The Pragmatic Open Source Contributor

I sometimes have the feeling that salaried programmers shy away from fixing or extending open source code due to some combination of the following:

  • They don’t think it’s part of their job.
  • Their employer doesn’t think it’s part of their job, and/or does not have the necessary legal infrastructure and will.
  • They’ve been frustrated in the past with rejected or ignored patch requests.
  • They are worried about the time committment for the entire process.

These are understandable barriers that I would like to break down. More broadly speaking, I have two aims for this guide.

First, I hope to encourage fostering the shared knowledge that open source software represents. Especially if you work in larger-scale environments or are early adopters of promising new technologies, you have a great opportunity to spot issues and areas of improvement that can benefit everyone.

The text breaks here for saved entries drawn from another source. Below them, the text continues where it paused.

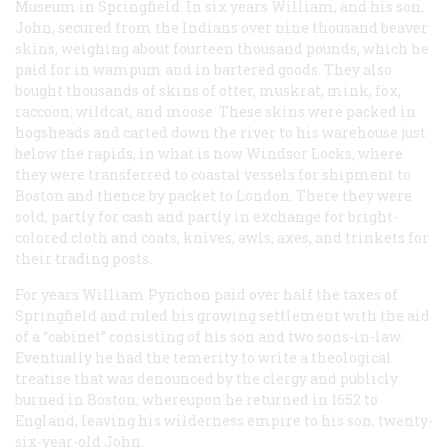
Museum in Springfield. In six years William, and his son,
John, secured from the Indians over nine thousand beaver
skins, weighing about fourteen thousand pounds, which he
paid for in wampum and in bartered goods. They also
bought thousands of skins of otter, muskrat, mink, fox,
raccoon, wildcat, and moose. These skins were packed in
hogsheads and carted down the river to his warehouse just
below the rapids, in what is now Windsor Locks, where
they were transferred to coastal vessels for shipment to
Boston and thence by packet to London. There they were
sold, partly for cash and partly in exchange for bright-
colored cloth and coats, knives, awls, axes, and trinkets for
their trading posts.
For years William Pynchon paid over half the taxes of
Springfield and ruled his growing settlement with the aid
of a “cabinet” consisting of his son and two sons-in-law.
Eventually he had the temerity to write a theological
treatise that was denounced by the clergy and publicly
burned in Boston, whereupon he returned in 1652 to
England, leaving his wilderness empire to his son, twenty-
six-year-old John.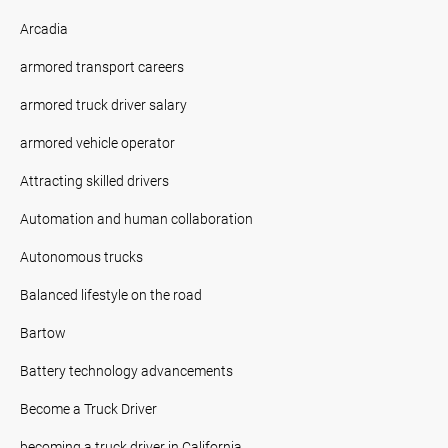
Arcadia
armored transport careers
armored truck driver salary
armored vehicle operator
Attracting skilled drivers
Automation and human collaboration
Autonomous trucks
Balanced lifestyle on the road
Bartow
Battery technology advancements
Become a Truck Driver
becoming a truck driver in California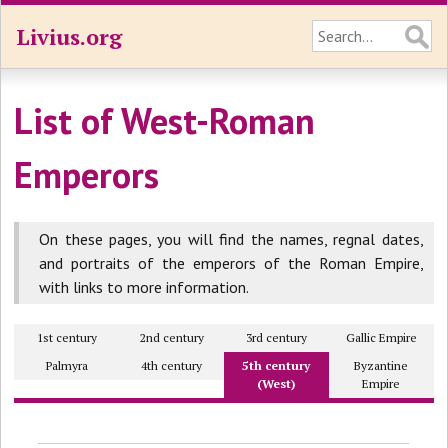
Livius.org
List of West-Roman
Emperors
On these pages, you will find the names, regnal dates,
and portraits of the emperors of the Roman Empire,
with links to more information.
1st century
2nd century
3rd century
Gallic Empire
Palmyra
4th century
5th century
Byzantine
(West)
Empire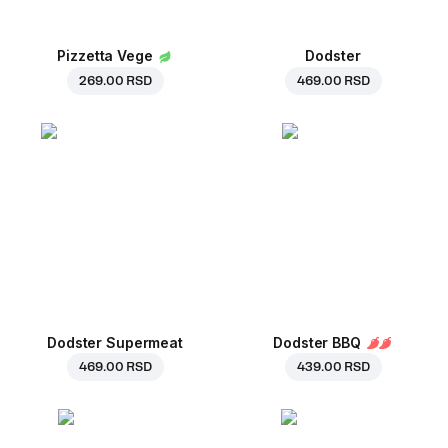
Pizzetta Vege
Dodster
269.00 RSD
469.00 RSD
Dodster Supermeat
Dodster BBQ
469.00 RSD
439.00 RSD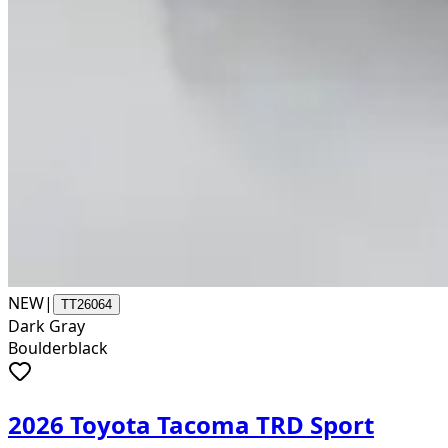
NEW
|
TT26064
Dark Gray
Boulderblack
2026 Toyota Tacoma TRD Sport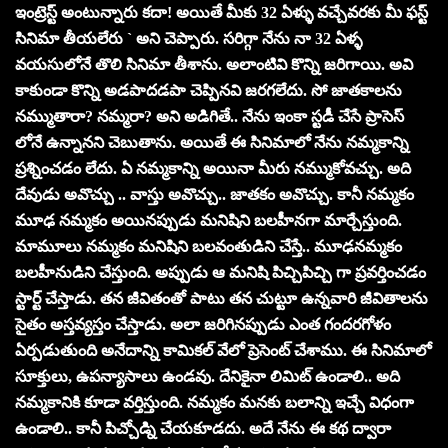
ఇంట్రెస్ట్ అంటున్నారు క‌దా! అయితే మీకు 32 ఏళ్ళు వచ్చేవరకు మీ ఫస్ట్
సినిమా తీయలేరు ` అని చెప్పారు. సరిగ్గా నేను నా 32 ఏళ్ళ
వయసులోనే తొలి సినిమా తీశాను. అలాంటివి కొన్ని జరిగాయి. అవి
కాకుండా కొన్ని అడపాదడపా చెప్పినవి జరగలేదు. సో జాతకాలను
నమ్ముతారా? నమ్మరా? అని అడిగితే.. నేను ఇంకా స్టడీ చేసే ప్రాసెస్
లోనే ఉన్నాన‌ని చెబుతాను. అయితే ఈ సినిమాలో నేను నమ్మకాన్ని
ప్రశ్నించడం లేదు. ఏ నమ్మకాన్ని అయినా మీరు నమ్ముకోవచ్చు. అది
దేవుడు అవొచ్చు .. వాస్తు అవొచ్చు.. జాతకం అవొచ్చు. కానీ నమ్మకం
మూఢ నమ్మకం అయినప్పుడు మనిషిని బలహీనగా మార్చేస్తుంది.
మామూలు నమ్మకం మనిషిని బలవంతుడిని చేస్తే.. మూఢనమ్మకం
బలహీనుడిని చేస్తుంది. అప్పుడు ఆ మనిషి పిచ్చిపిచ్చి గా ప్రవర్తించడం
స్టార్ట్ చేస్తాడు. తన జీవితంతో పాటు తన చుట్టూ ఉన్నవారి జీవితాల‌ను
సైతం అస్తవ్యస్తం చేస్తాడు. అలా జరిగినప్పుడు ఎంత గందరగోళం
ఏర్ప‌డుతుంది అనేదాన్ని కామికల్ వేలో ప్రెసెంట్ చేశాము. ఈ సినిమాలో
సూక్తులు, ఉపన్యాసాలు ఉండ‌వు. దేనికైనా లిమిట్ ఉండాలి.. అది
న‌మ్మ‌కానికి కూడా వ‌ర్తిస్తుంది. నమ్మకం మనకు బలాన్ని ఇచ్చే విధంగా
ఉండాలి.. కానీ పిచ్చోడ్ని చేయకూడదు. అదే నేను ఈ కథ ద్వారా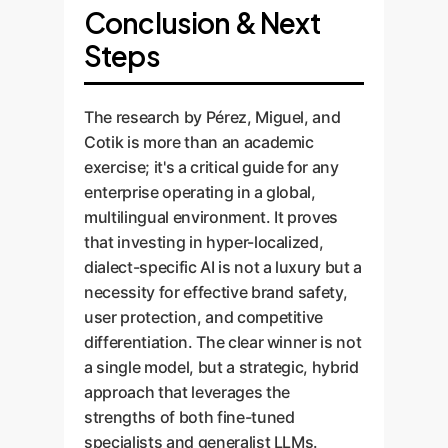
Conclusion & Next
Steps
The research by Pérez, Miguel, and
Cotik is more than an academic
exercise; it's a critical guide for any
enterprise operating in a global,
multilingual environment. It proves
that investing in hyper-localized,
dialect-specific AI is not a luxury but a
necessity for effective brand safety,
user protection, and competitive
differentiation. The clear winner is not
a single model, but a strategic, hybrid
approach that leverages the
strengths of both fine-tuned
specialists and generalist LLMs.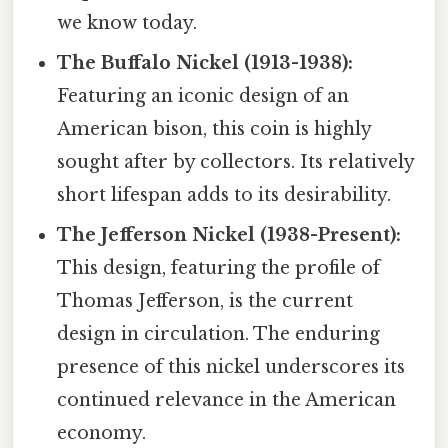
we know today.
The Buffalo Nickel (1913-1938):
Featuring an iconic design of an
American bison, this coin is highly
sought after by collectors. Its relatively
short lifespan adds to its desirability.
The Jefferson Nickel (1938-Present):
This design, featuring the profile of
Thomas Jefferson, is the current
design in circulation. The enduring
presence of this nickel underscores its
continued relevance in the American
economy.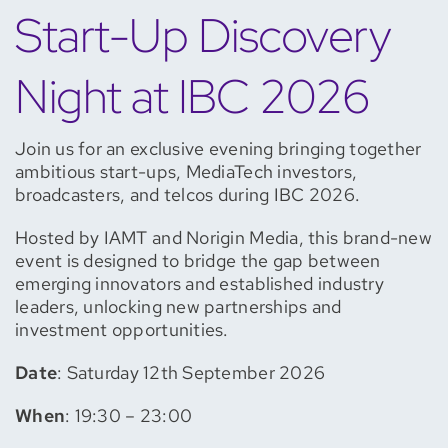
Start-Up Discovery
Night at IBC 2026
Join us for an exclusive evening bringing together
ambitious start-ups, MediaTech investors,
broadcasters, and telcos during IBC 2026.
Hosted by IAMT and Norigin Media, this brand-new
event is designed to bridge the gap between
emerging innovators and established industry
leaders, unlocking new partnerships and
investment opportunities.
Date
: Saturday 12th September 2026
When
: 19:30 – 23:00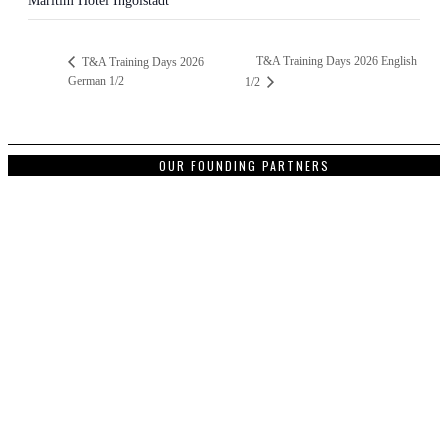
Maritim Hotel Ingolstadt
T&A Training Days 2026 English
T&A Training Days 2026
German 1/2
1/2
OUR FOUNDING PARTNERS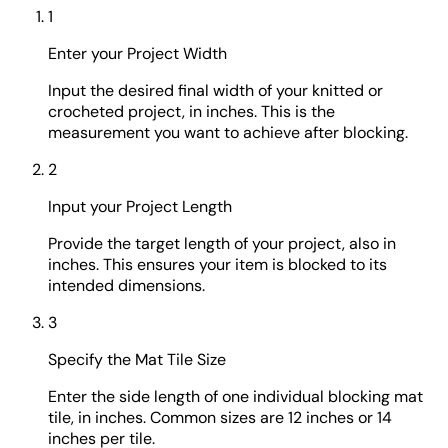
1
Enter your Project Width
Input the desired final width of your knitted or
crocheted project, in inches. This is the
measurement you want to achieve after blocking.
2
Input your Project Length
Provide the target length of your project, also in
inches. This ensures your item is blocked to its
intended dimensions.
3
Specify the Mat Tile Size
Enter the side length of one individual blocking mat
tile, in inches. Common sizes are 12 inches or 14
inches per tile.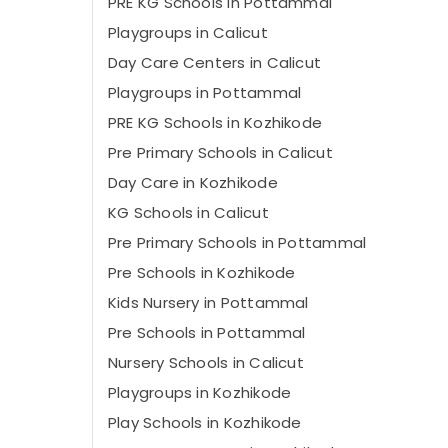
PRE KG Schools in Pottammal
Playgroups in Calicut
Day Care Centers in Calicut
Playgroups in Pottammal
PRE KG Schools in Kozhikode
Pre Primary Schools in Calicut
Day Care in Kozhikode
KG Schools in Calicut
Pre Primary Schools in Pottammal
Pre Schools in Kozhikode
Kids Nursery in Pottammal
Pre Schools in Pottammal
Nursery Schools in Calicut
Playgroups in Kozhikode
Play Schools in Kozhikode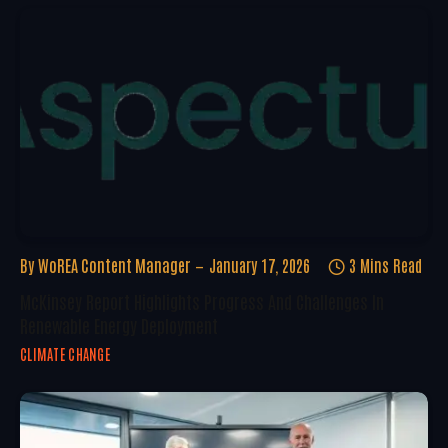
By
WoREA Content Manager
January 17, 2026
3 Mins Read
McKinsey Report Highlights Progress And Challenges In
Renewable Energy Deployment
CLIMATE CHANGE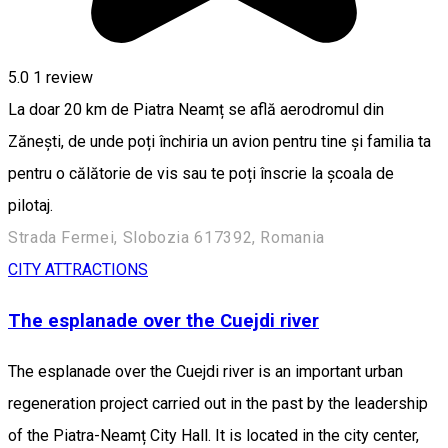
5.0
1 review
La doar 20 km de Piatra Neamț se află aerodromul din
Zănești, de unde poți închiria un avion pentru tine și familia ta
pentru o călătorie de vis sau te poți înscrie la școala de
pilotaj.
Strada Fermei, Slobozia 617392, Romania
CITY ATTRACTIONS
The esplanade over the Cuejdi river
The esplanade over the Cuejdi river is an important urban
regeneration project carried out in the past by the leadership
of the Piatra-Neamț City Hall. It is located in the city center,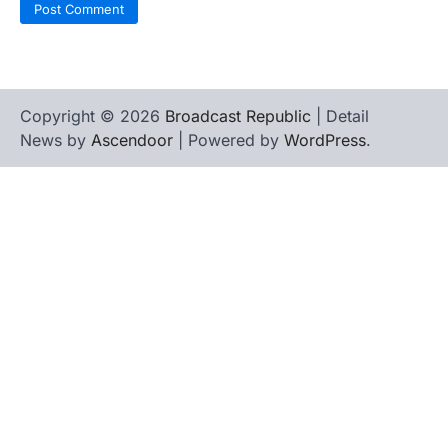
Copyright © 2026
Broadcast Republic
| Detail
News by
Ascendoor
| Powered by
WordPress
.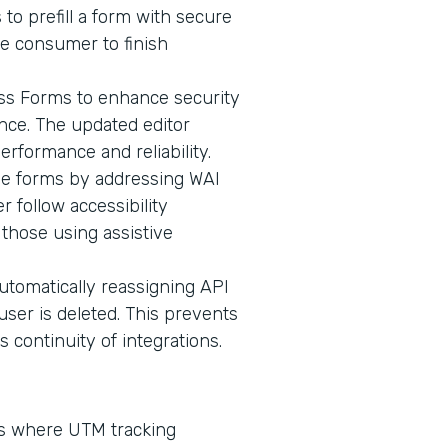
 to prefill a form with secure
he consumer to finish
oss Forms to enhance security
ence. The updated editor
erformance and reliability.
ive forms by addressing WAI
 follow accessibility
 those using assistive
omatically reassigning API
user is deleted. This prevents
continuity of integrations.
ms where UTM tracking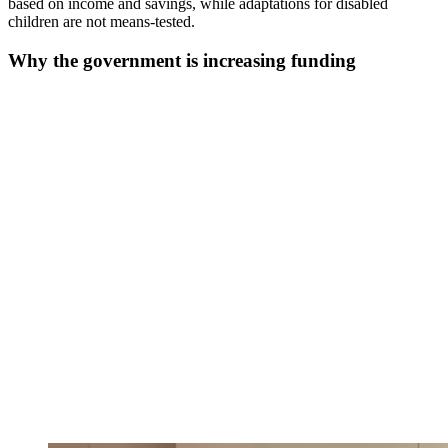
based on income and savings, while adaptations for disabled
children are not means-tested.
Why the government is increasing funding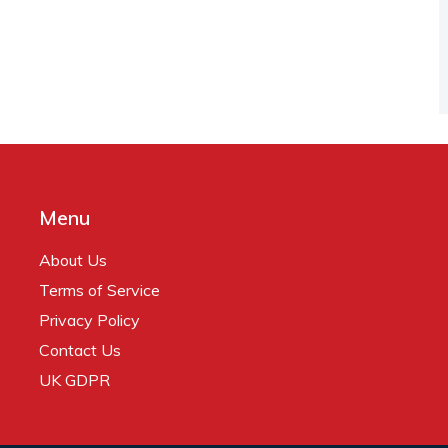
Menu
About Us
Terms of Service
Privacy Policy
Contact Us
UK GDPR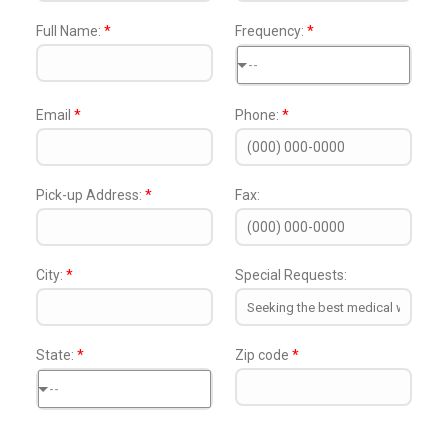
Full Name:
*
Frequency:
*
--
Email
*
Phone:
*
Pick-up Address:
*
Fax:
City:
*
Special Requests:
State:
*
Zip code
*
--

Second, I aim to provide a playbook for how to successfully do this kind of work and set expectations for what you can expect and what will be expected of you. I have made contributions to many projects over the years, generally following a pattern of identifying some code that solves 95% of my problem and contributing the 5% delta back. I’ve also worked more extensively in a single open source community, OpenStack, where public contributions and distributed coordination are the status quo.

The Pragmatic Contributor

The community guide to open source succinctly summarizes the benefits of contributing back to open source projects. Still, I find that these guides frame the process as motivated by individual incentives, e.g., personal development or a sense of fulfillment. For the pragmatic contributor, one motivation trumps all: the drive to improve software the business relies on. You want to fix a tool that isn’t enabling you to do the best job you can.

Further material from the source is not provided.